La gare centrale pour évangéliser
            Enfin, l’attention aux jeunes pauvres se manifeste dans la volonté missionnaire d’atteindre les jeunes de Rome à travers le Centre de Jeunes ouvert Via Marsala, juste à la sortie de la gare Termini où passent chaque jour environ 300 000 personnes. Un lieu qui soit une maison pour les nombreux jeunes italiens et étrangers qui visitent Rome ou vivent à Rome et qui ont une soif, parfois inconsciente, de Dieu. De plus, autour de la gare Termini s’amassent depuis toujours des pauvres marqués par la fatigue de la vie. Une autre porte ouverte sur Via Marsala, outre celle du Centre des Jeunes et de la Basilique, exprime le désir de répondre aux besoins de ces personnes avec le Cœur du Christ, car en elles resplendit la gloire de son visage.
            La prophétie de Don Bosco sur la Maison du Sacré-Cœur du 5 avril 1880 accompagne et guide la réalisation de ce qui vient d’être dit :

Don Bosco voyait loin. Notre Mgr Giovanni Marenco rappelait une de ses paroles mystérieuses, que le temps ne devait pas effacer. Le jour même où il accepta cette offre très onéreuse, le Bienheureux lui demanda :
– Sais-tu pourquoi nous avons accepté la maison de Rome ?

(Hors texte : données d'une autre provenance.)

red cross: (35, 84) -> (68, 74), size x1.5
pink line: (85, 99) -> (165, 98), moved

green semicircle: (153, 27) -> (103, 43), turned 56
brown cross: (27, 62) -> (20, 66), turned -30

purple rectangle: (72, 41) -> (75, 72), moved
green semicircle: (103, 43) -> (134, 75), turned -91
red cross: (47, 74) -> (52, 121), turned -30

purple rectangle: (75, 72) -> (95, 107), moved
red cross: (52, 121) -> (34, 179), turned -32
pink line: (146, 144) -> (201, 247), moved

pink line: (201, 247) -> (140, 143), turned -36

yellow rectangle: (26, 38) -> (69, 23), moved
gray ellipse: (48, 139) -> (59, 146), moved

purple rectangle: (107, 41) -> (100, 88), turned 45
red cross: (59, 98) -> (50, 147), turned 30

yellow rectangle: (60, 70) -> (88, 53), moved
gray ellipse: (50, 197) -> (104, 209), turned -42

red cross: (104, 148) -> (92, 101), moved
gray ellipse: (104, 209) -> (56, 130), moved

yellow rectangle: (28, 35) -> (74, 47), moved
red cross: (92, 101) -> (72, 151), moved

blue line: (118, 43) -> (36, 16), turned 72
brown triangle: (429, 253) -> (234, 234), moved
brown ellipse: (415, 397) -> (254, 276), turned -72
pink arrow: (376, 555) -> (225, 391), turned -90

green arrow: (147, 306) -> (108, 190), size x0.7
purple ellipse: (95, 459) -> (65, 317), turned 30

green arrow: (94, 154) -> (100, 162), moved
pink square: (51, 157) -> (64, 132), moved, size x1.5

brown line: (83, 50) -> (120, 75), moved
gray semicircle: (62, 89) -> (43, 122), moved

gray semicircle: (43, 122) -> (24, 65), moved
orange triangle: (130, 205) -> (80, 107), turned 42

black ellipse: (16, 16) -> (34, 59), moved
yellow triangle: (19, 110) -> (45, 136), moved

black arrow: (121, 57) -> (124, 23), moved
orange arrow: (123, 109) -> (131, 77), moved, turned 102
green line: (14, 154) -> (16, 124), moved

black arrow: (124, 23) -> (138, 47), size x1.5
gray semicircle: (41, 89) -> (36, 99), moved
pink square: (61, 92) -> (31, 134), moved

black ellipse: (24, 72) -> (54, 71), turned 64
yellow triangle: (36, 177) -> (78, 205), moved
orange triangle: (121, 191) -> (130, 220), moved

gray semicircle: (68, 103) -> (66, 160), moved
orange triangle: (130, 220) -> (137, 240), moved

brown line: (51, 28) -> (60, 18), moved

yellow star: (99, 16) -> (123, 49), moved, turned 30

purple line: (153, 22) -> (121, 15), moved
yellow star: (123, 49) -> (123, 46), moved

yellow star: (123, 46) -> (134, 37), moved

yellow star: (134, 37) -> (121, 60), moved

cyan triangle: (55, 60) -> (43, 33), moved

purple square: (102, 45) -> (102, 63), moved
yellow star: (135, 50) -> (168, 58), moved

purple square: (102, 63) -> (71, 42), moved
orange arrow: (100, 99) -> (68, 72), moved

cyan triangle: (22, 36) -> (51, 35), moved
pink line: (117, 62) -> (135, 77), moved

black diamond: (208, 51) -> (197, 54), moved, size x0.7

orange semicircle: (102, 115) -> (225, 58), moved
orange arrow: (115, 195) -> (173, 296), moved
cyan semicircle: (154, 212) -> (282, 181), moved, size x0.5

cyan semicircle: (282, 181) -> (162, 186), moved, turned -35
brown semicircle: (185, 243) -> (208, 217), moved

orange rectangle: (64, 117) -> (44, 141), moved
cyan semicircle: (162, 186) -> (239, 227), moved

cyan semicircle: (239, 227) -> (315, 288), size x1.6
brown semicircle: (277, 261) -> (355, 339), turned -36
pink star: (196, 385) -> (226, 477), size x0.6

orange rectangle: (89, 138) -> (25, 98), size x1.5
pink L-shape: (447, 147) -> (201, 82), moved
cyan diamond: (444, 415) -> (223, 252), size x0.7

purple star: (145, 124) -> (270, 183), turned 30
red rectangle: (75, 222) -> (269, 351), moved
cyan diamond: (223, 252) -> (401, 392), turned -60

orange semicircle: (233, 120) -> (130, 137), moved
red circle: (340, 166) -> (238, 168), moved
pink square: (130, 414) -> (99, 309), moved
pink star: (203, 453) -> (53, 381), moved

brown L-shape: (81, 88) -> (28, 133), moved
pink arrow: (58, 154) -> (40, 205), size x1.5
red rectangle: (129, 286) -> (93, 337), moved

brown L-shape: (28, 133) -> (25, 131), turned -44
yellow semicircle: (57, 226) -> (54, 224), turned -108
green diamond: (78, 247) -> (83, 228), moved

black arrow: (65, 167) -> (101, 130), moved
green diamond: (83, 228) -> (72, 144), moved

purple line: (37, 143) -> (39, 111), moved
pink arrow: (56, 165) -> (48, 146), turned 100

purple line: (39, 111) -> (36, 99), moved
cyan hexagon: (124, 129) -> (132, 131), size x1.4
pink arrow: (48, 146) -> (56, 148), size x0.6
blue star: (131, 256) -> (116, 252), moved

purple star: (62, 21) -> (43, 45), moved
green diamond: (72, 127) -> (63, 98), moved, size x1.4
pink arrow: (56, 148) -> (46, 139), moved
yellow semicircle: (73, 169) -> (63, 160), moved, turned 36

– Moi non, répondit celui-ci.
– Eh bien, fais attention. Nous l’avons acceptée parce que, lorsque le Pape sera celui qui n’est pas encore et comme il doit être, nous mettrons dans notre maison la gare centrale pour évangéliser la campagne romaine. Ce sera une œuvre non moins importante que celle d’évangéliser la Patagonie. Alors les Salésiens seront connus et leur gloire resplendira. (MB XIV, 591-592).